The CIA turned over suspect Mohammad Rahim this week to the U.S. military prison at Guantanamo Bay, Cuba, reports the Associated Press. This was, according to CIA Director Michael Hayden, what AP describes as “the first such transfer from his agency’s interrogation program since April 2007.”

He is an Afghan national, Reuters wrote, and he is accused of having helped bin Laden hide out and subsequently escape after the Sept. 11, 2001 terrorist attacks on the U.S. led to an American invasion of Afghanistan. A Pentagon spokesman says Rahim also “tried to procure chemicals for a plan to attack U.S.-led coalition forces in Afghanistan and to recruit people with access to U.S. military facilities,” as Reuters puts it.

“Although U.S. officials refused to say where Rahim was captured, an Aug. 2 story in Pakistan’s The Nation said he was one of two al-Qaida and Taliban aides picked up by authorities,” AP writes. The news agency said Rahim was arrested in Lahore a few days before the National article was published, according to a memo from Hayden to CIA employees obtained by AP (and apparently by other news organizations as well). The memo also contended that Rahim gave “aid to al-Qaida, the Taliban and other anti-coalition militants.”

News of Rahim’s turnover appears likely to spark renewed controversy over the CIA’s secret detention program for high-level terrorism suspects. As discussed in an earlier ABAJournal.com post, critics contend that it is unconstitutional and, to the extent that unduly harsh interrogation methods or torture are used, ineffective.

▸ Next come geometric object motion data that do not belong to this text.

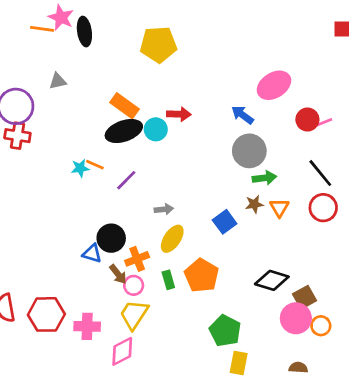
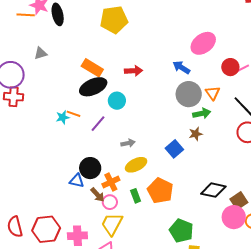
cyan circle: (156, 129) -> (117, 101), moved
orange triangle: (279, 208) -> (213, 93), moved
yellow ellipse: (172, 239) -> (136, 165), turned 35

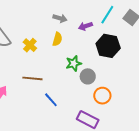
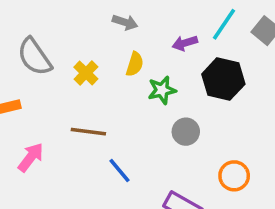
gray arrow: (60, 18) -> (125, 22), moved
green star: (74, 63) -> (162, 90), moved
orange circle: (102, 96) -> (234, 176), moved

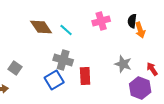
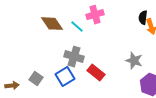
pink cross: (101, 21) -> (95, 15), moved
gray square: (15, 68) -> (36, 79), moved
red rectangle: (85, 76) -> (96, 73), turned -48

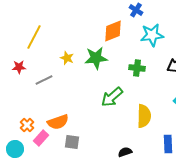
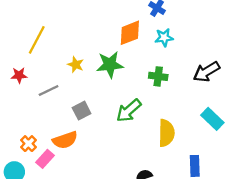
cyan star: (152, 35) -> (164, 37), moved, size x0.7
gray square: (72, 142) -> (82, 111), moved, turned -35

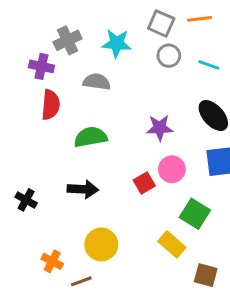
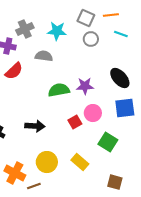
cyan line: (209, 65) -> (121, 34), moved
red semicircle: (51, 105) -> (14, 71), turned 42
green semicircle: (91, 137) -> (59, 90), moved
yellow rectangle: (172, 244) -> (80, 162), moved
orange cross: (52, 261) -> (15, 173), size x1.5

Rahim is the second such detainee transferred by the CIA since September 2006, when President George Bush confirmed that the CIA has a secret overseas detention and interrogation program, reports Agence France-Presse.

“A senior counterterrorism official would not describe the interrogation methods used on Rahim,” writes Reuters. However, the official said, “this detention was done in accord with U.S. law.”